Doreish Tov on Medrash Rabbah
Parashas Bereishis 5769
1:1 The Medrash states that Rabbi Hoshia commenced his remarks with the verse that states (Mishlei 8:30) vaehyeh etzlo amon vaehyeh shaashuim yom yom, I was then His nursling; I was then His delight every day. Amon means padgog, a governess. Amon also means michuseh, covered, and amon also means mutzna, concealed and some say amon means rabsa, something great. Proof that amon is padgog is from the verse that states (Bamidbar 11:12) kaasher yisa haomein es hayonek, as a nurse carries a suckling. Amon means michuseh as it is said (Eichah 4:5) haemunim alei tolah¸ those who were brought up in scarlet. Amon means mutzna as it is said (Esther 2:7) vayehi omein es Hadassah, and he had reared Hadassah. Amon means rabsa as it is said (Nachum 3:8) haseitvi mino amon, are you better than No-amon, and the Targum of that verse is haat tava mAlexandria rabsa diyasva bein naharusa, are you better than Alexandria the great city that sits between the rivers? Alternatively, the verse that states amon means uman, a tool of a craftsman. Thus, the Torah was declaring, “I was the tool of HaShem.” Normally when a person builds a palace, he consults with a craftsman and does not rely on his own knowledge. He will have blueprints and notebooks to know how to design the rooms and how to design the smaller rooms. Similarly, HaShem gazed into the Torah and created the world. The Torah states Bereishis bara Elokim, and reishis refers to Torah, as it is said (Mishlei 8:22) HaShem kanani reishis darko, HaShem made me as the beginning of His way. The Medrash here is teaching us a profound lesson. People often talk about the secrets of the universe, implying that the world may have a creator but there are certain things that are not within man’s mental grasp. The Medrash, however, informs us that the opposite is true.
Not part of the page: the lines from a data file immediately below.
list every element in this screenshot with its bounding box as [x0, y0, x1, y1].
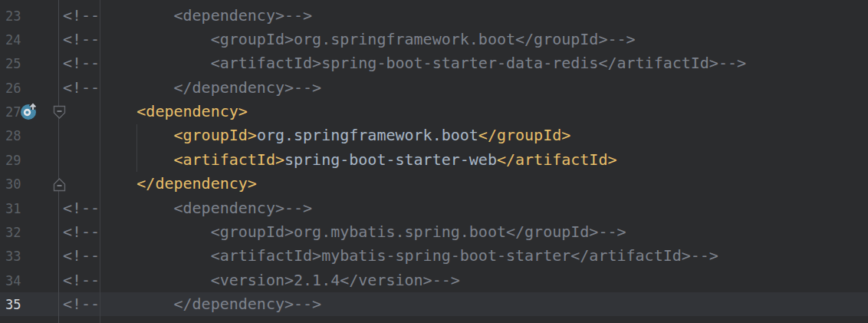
code-text: <!-- </dependency>-->	[0, 292, 868, 316]
code-line[interactable]: 33<!-- <artifactId>mybatis-spring-boot-s…	[0, 244, 868, 268]
code-line[interactable]: 34<!-- <version>2.1.4</version>-->	[0, 269, 868, 292]
code-text: <!-- <version>2.1.4</version>-->	[0, 269, 868, 292]
code-text: <groupId>org.springframework.boot</group…	[0, 124, 868, 147]
code-line[interactable]: 29 <artifactId>spring-boot-starter-web</…	[0, 148, 868, 172]
code-text: <!-- <artifactId>spring-boot-starter-dat…	[0, 51, 868, 75]
code-editor: 23<!-- <dependency>-->24<!-- <groupId>or…	[0, 0, 868, 323]
code-text: <dependency>	[0, 100, 868, 124]
code-line[interactable]: 32<!-- <groupId>org.mybatis.spring.boot<…	[0, 220, 868, 244]
code-line[interactable]: 28 <groupId>org.springframework.boot</gr…	[0, 124, 868, 147]
code-text: <!-- <groupId>org.springframework.boot</…	[0, 28, 868, 51]
code-text: <!-- <dependency>-->	[0, 196, 868, 220]
code-text: <!-- </dependency>-->	[0, 76, 868, 100]
code-line[interactable]: 26<!-- </dependency>-->	[0, 76, 868, 100]
code-lines: 23<!-- <dependency>-->24<!-- <groupId>or…	[0, 4, 868, 317]
code-text: <artifactId>spring-boot-starter-web</art…	[0, 148, 868, 172]
fold-region-start-icon[interactable]	[53, 105, 66, 123]
code-line[interactable]: 25<!-- <artifactId>spring-boot-starter-d…	[0, 51, 868, 75]
code-text: <!-- <groupId>org.mybatis.spring.boot</g…	[0, 220, 868, 244]
code-line[interactable]: 24<!-- <groupId>org.springframework.boot…	[0, 28, 868, 51]
code-line[interactable]: 35<!-- </dependency>-->	[0, 292, 868, 316]
override-navigate-up-icon[interactable]	[20, 102, 38, 124]
fold-region-end-icon[interactable]	[53, 177, 66, 195]
code-line[interactable]: 27 <dependency>	[0, 100, 868, 124]
code-text: <!-- <artifactId>mybatis-spring-boot-sta…	[0, 244, 868, 268]
code-line[interactable]: 23<!-- <dependency>-->	[0, 4, 868, 28]
code-line[interactable]: 31<!-- <dependency>-->	[0, 196, 868, 220]
code-text: <!-- <dependency>-->	[0, 4, 868, 28]
code-text: </dependency>	[0, 172, 868, 196]
code-line[interactable]: 30 </dependency>	[0, 172, 868, 196]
Hashem gazed into the Torah and created the world. Thus, it is not the universe that contains mysteries. Rather, the Torah is secret and concealed, but the Torah contains within it great lessons, like the pedagogue who is a fountain of knowledge and only reveals part of his or her knowledge to the student. Thus, the Torah is our teacher, and it is incumbent upon us to plumb its depths and discover its secrets.